Could you reproduce the entries exactly, omitting every picture?

-- EXERCISE INPUT follows --

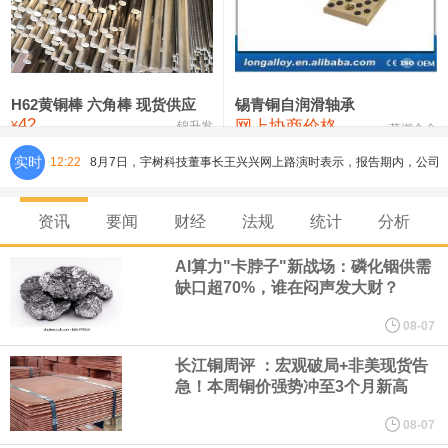
铸造铝合金锭(ZLD104)
24,300—24,500
24,400
200
压铸锌合金锭
26,500—26,700
26,600
250
硫酸镍
32,400—33,800
33,100
0
H62黄铜棒 六角棒 现货供应
锡青铜自润滑轴承
42
网上协商价格
氯化镍
38,300—40,300
39,300
0
¥
锦升发
芜湖合金
实时
12:22
8月7日，宇树科技董事长王兴兴网上路演时表示，报告期内，公司
研发费用金额分别为4,995.18万元、7,001.70万元、14,496.56万
资讯
要闻
财经
法规
统计
分析
元，最近3年复合增长率达70.36%，呈快速增长趋势，并形成多项
AI算力"卡脖子"新战场：磷化铟供需
缺口超70%，谁在闷声发大财？
核心技术和知识产权。截至2026年1月31日，公司拥有262项专利权
08-07
（含境内发明专利20项）。
长江铜周评 ：宏观破局+非美现货告
急！本周铜价强势冲至3个月新高
纽约期银日内涨4%，现报64.08美元/盎司。
08-07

-- EXERCISE INPUT concluded --

▶ **SOLUTION FOR THIS TASK**:
铸造铝合金锭(ZLD104)
24,300—24,500
24,400
200
压铸锌合金锭
26,500—26,700
26,600
250
硫酸镍
32,400—33,800
33,100
0
H62黄铜棒 六角棒 现货供应
锡青铜自润滑轴承
42
网上协商价格
氯化镍
38,300—40,300
39,300
0
¥
锦升发
芜湖合金
实时
12:22
8月7日，宇树科技董事长王兴兴网上路演时表示，报告期内，公司
研发费用金额分别为4,995.18万元、7,001.70万元、14,496.56万
资讯
要闻
财经
法规
统计
分析
元，最近3年复合增长率达70.36%，呈快速增长趋势，并形成多项
AI算力"卡脖子"新战场：磷化铟供需
缺口超70%，谁在闷声发大财？
核心技术和知识产权。截至2026年1月31日，公司拥有262项专利权
08-07
（含境内发明专利20项）。
长江铜周评 ：宏观破局+非美现货告
急！本周铜价强势冲至3个月新高
纽约期银日内涨4%，现报64.08美元/盎司。
08-07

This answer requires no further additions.